■ **Work instructions**: Go through the listing and copy each line that has the string "морозильные" in it.

■ **Material for the task**:

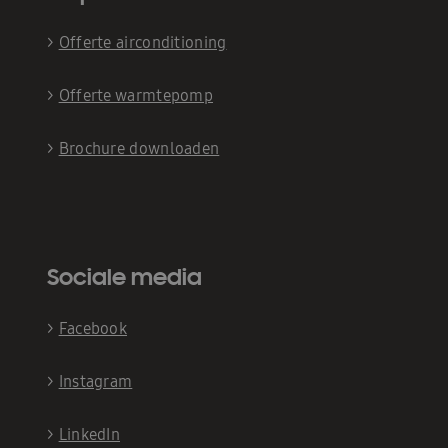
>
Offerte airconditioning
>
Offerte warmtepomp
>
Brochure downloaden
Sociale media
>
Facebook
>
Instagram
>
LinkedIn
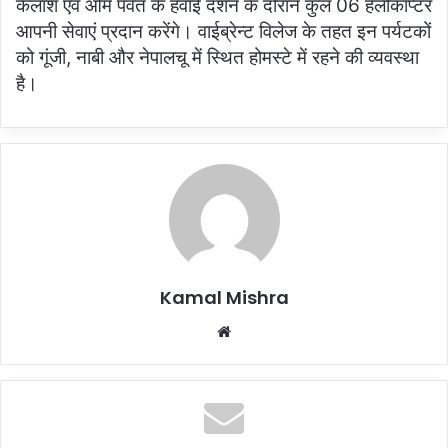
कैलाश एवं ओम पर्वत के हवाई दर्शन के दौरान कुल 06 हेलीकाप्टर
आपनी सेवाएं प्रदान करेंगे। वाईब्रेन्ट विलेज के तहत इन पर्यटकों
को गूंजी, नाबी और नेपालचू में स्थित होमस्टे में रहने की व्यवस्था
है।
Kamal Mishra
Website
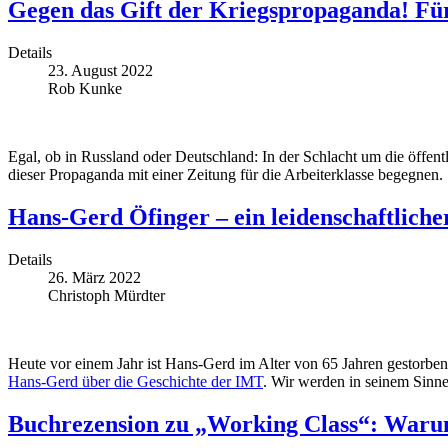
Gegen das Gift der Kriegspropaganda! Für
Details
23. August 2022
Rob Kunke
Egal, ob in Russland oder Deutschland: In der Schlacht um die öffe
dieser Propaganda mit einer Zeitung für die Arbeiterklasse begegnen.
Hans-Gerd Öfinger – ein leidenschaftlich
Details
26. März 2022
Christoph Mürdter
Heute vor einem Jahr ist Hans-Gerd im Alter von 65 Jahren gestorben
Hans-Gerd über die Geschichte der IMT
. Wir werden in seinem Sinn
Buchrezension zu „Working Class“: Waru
...
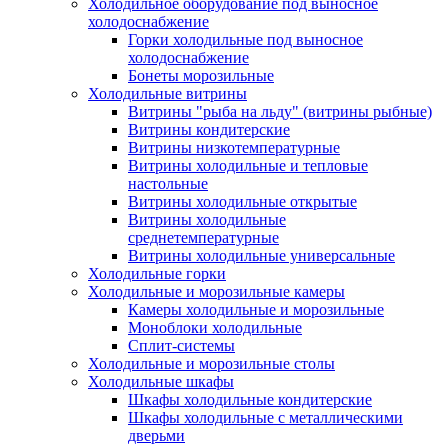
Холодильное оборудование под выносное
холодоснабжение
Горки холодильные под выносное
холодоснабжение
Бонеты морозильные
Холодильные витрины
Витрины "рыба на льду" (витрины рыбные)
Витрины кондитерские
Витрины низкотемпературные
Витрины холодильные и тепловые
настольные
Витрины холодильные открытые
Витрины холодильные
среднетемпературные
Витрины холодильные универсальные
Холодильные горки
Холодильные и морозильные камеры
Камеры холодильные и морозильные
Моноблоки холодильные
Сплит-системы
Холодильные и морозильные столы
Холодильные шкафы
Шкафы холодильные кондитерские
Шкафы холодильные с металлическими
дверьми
==
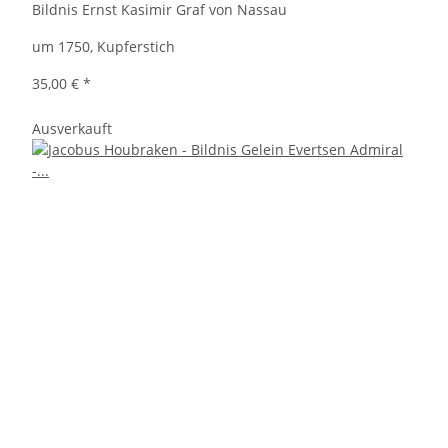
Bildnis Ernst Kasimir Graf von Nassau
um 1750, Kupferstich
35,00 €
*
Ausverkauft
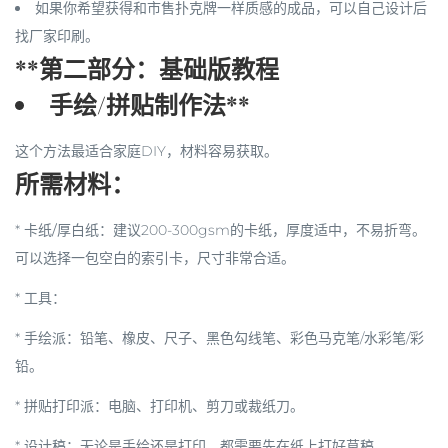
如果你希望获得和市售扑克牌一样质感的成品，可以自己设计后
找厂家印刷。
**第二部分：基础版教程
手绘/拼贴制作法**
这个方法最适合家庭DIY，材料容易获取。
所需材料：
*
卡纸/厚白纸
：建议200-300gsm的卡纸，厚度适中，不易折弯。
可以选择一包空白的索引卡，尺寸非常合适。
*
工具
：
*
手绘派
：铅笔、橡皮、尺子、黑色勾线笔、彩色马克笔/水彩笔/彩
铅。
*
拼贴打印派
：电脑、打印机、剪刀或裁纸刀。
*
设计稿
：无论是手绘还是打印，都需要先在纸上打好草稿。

■ **Response area**:
Бонеты морозильные
Холодильные и морозильные камеры
Камеры холодильные и морозильные
Холодильные и морозильные столы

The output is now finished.